▶ Work order
Every record must appear in your copy exactly as written, with no pictures.

▶ Stored dataset items
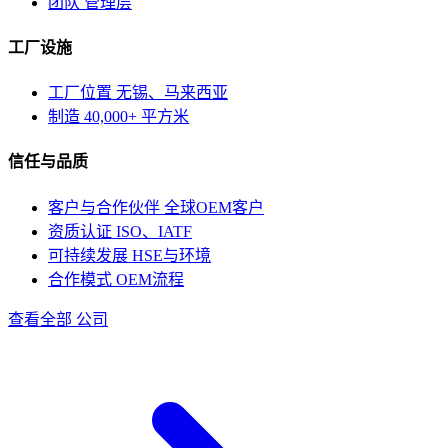
团队
管理层
工厂设施
工厂位置
无锡、马来西亚
制造
40,000+ 平方米
信任与品质
客户与合作伙伴
全球OEM客户
资质认证
ISO、IATF
可持续发展
HSE与环境
合作模式
OEM流程
查看全部 公司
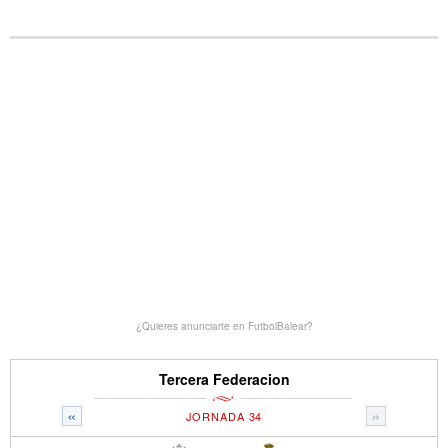
¿Quieres anunciarte en FutbolBalear?
Tercera Federacion
«
»
JORNADA 34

▶ Written response
团队
管理层
工厂设施
工厂位置
无锡、马来西亚
制造
40,000+ 平方米
信任与品质
客户与合作伙伴
全球OEM客户
资质认证
ISO、IATF
可持续发展
HSE与环境
合作模式
OEM流程
查看全部 公司
¿Quieres anunciarte en FutbolBalear?
Tercera Federacion
«
»
JORNADA 34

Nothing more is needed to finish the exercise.